## What to do
With the images removed, reproduce each entry below word for word.

## Records
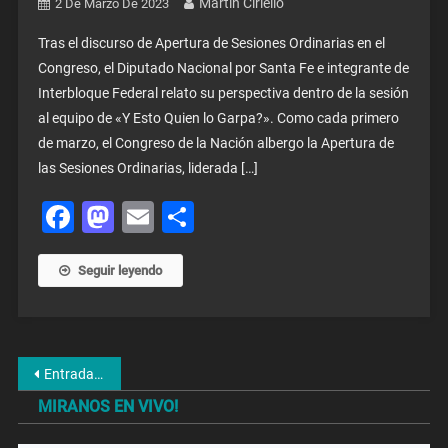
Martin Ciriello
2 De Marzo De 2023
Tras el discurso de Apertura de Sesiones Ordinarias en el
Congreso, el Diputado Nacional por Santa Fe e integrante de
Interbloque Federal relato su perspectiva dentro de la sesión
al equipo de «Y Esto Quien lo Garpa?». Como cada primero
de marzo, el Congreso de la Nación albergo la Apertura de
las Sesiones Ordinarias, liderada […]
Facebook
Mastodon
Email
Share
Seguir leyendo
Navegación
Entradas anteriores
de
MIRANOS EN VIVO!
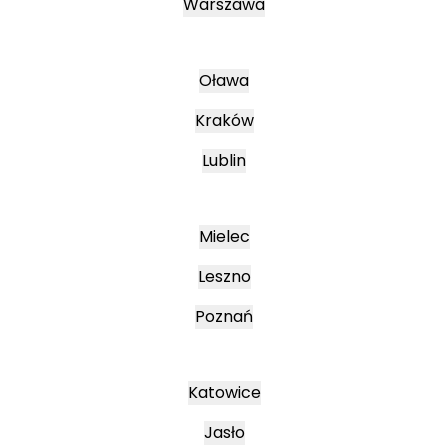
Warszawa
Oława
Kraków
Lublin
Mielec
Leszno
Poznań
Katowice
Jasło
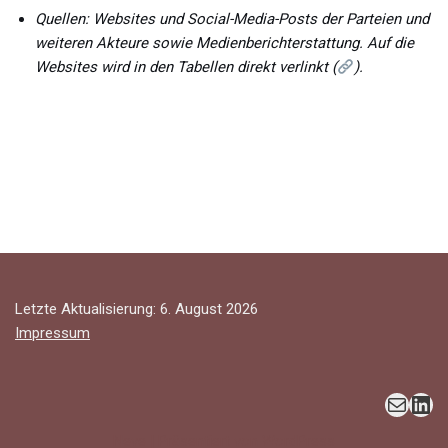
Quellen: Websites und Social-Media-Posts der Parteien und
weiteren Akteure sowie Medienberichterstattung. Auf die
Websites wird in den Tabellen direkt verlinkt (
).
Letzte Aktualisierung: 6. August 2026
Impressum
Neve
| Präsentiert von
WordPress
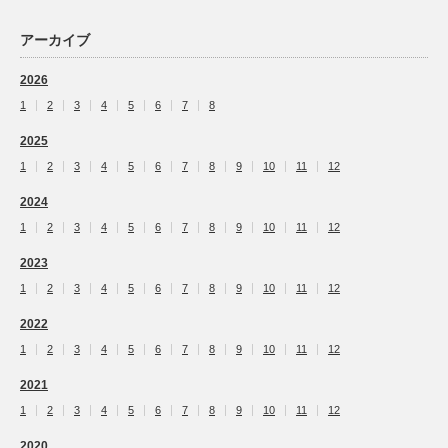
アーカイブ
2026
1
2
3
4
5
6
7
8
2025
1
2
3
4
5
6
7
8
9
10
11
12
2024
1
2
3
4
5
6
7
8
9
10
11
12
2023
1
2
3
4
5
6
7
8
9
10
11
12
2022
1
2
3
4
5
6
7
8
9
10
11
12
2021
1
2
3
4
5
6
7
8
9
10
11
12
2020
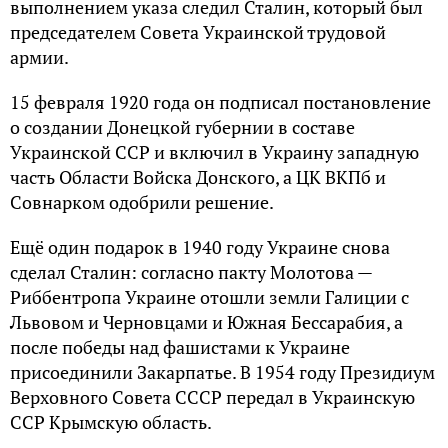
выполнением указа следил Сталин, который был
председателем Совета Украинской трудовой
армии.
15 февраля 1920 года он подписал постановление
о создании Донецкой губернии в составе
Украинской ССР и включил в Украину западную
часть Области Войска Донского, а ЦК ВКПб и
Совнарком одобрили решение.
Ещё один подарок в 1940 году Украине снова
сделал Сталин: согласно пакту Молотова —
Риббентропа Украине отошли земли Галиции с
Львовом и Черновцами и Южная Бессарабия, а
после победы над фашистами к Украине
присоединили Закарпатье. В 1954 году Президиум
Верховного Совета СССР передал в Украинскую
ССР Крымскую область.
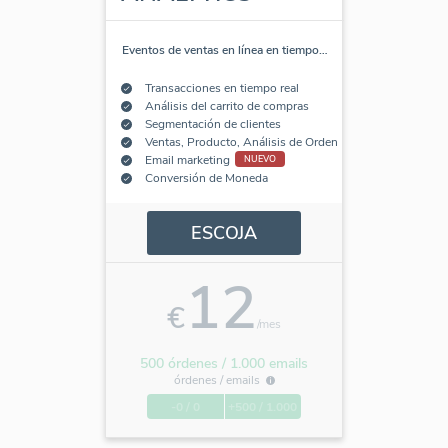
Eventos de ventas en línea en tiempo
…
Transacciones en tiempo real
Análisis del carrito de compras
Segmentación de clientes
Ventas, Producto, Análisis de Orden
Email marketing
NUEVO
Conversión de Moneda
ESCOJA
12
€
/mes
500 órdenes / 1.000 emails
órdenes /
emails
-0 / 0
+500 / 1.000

## Exercise response
Martin Ciriello
2 De Marzo De 2023
Tras el discurso de Apertura de Sesiones Ordinarias en el
Congreso, el Diputado Nacional por Santa Fe e integrante de
Interbloque Federal relato su perspectiva dentro de la sesión
al equipo de «Y Esto Quien lo Garpa?». Como cada primero
de marzo, el Congreso de la Nación albergo la Apertura de
las Sesiones Ordinarias, liderada […]
Facebook
Mastodon
Email
Share
Seguir leyendo
Navegación
Entradas anteriores
de
MIRANOS EN VIVO!
Warszawa
Oława
Kraków
Lublin
Mielec
Leszno
Poznań
Katowice
Jasło
Quellen: Websites und Social-Media-Posts der Parteien und
weiteren Akteure sowie Medienberichterstattung. Auf die
Websites wird in den Tabellen direkt verlinkt (
).
Letzte Aktualisierung: 6. August 2026
Impressum
Neve
| Präsentiert von
WordPress
アーカイブ
2026
1
2
3
4
5
6
7
8
2025
1
2
3
4
5
6
7
8
9
10
11
12
2024
1
2
3
4
5
6
7
8
9
10
11
12
2023
1
2
3
4
5
6
7
8
9
10
11
12
2022
1
2
3
4
5
6
7
8
9
10
11
12
2021
1
2
3
4
5
6
7
8
9
10
11
12
2020
выполнением указа следил Сталин, который был
председателем Совета Украинской трудовой
армии.
15 февраля 1920 года он подписал постановление
о создании Донецкой губернии в составе
Украинской ССР и включил в Украину западную
часть Области Войска Донского, а ЦК ВКПб и
Совнарком одобрили решение.
Ещё один подарок в 1940 году Украине снова
сделал Сталин: согласно пакту Молотова —
Риббентропа Украине отошли земли Галиции с
Львовом и Черновцами и Южная Бессарабия, а
после победы над фашистами к Украине
присоединили Закарпатье. В 1954 году Президиум
Верховного Совета СССР передал в Украинскую
ССР Крымскую область.
Eventos de ventas en línea en tiempo
…
Transacciones en tiempo real
Análisis del carrito de compras
Segmentación de clientes
Ventas, Producto, Análisis de Orden
Email marketing
NUEVO
Conversión de Moneda
ESCOJA
12
€
/mes
500 órdenes / 1.000 emails
órdenes /
emails
-0 / 0
+500 / 1.000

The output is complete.